I adore the espresso we make and find it extremely desirable with a great balance as do the people whom visit our shop. I have never sold as much espresso when working in coffee as in this enviroment. I guess this is really what we were chatting about. There are many people whom have come to value a certain type of espresso-lack of acidity etc and there are many whom find this traditional esp less desirable(i myself was one of these) and when coming across what we do are excited as it appeals to them much more. I just see coffee as such a complex product and for me the limiting factor is to assert that good espresso is a certain narrow thing. To me it is merely another brew method, don't get me wrong its a great one. I see coffee like wine.
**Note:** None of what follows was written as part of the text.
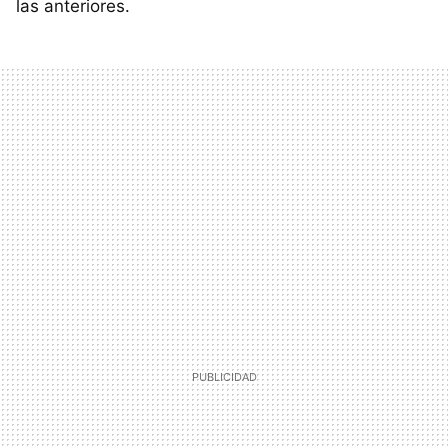
las anteriores.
A great wine is not one thing- We first need to outline what type of coffee we are using, what type of things we our aiming for and then discuss the good or bad question. Hopefully a clearer outline of what makes coffee coffee and what certain approaches mean will leave the drinker more empowered to pursue their path as opposed to battling it out over what is the singular correct approach. This is a complicated topic and one I am fascinated by. I dont wont to ramble on too much and for those interested in reading further on how i view this aspect and others with in coffee you may be interested in my blog http://www.colonnaandsmalls.wordpress.com

It is very rewarding to see that so many people value our shop and I thank you for writing about it.

Happy coffeeing

Kind regards

Maxwell


----------



## Spazbarista

Hi Maxwell

I did worry that I might have unwittingly misrepresented some of what you had said to me. We talked about a lot of things and after 3 coffees my mind was a bit fuzzy! Thanks again for taking the time for a natter, and thumbs up for to you and your staff for the open, honest and knowledgeable approach.Best


----------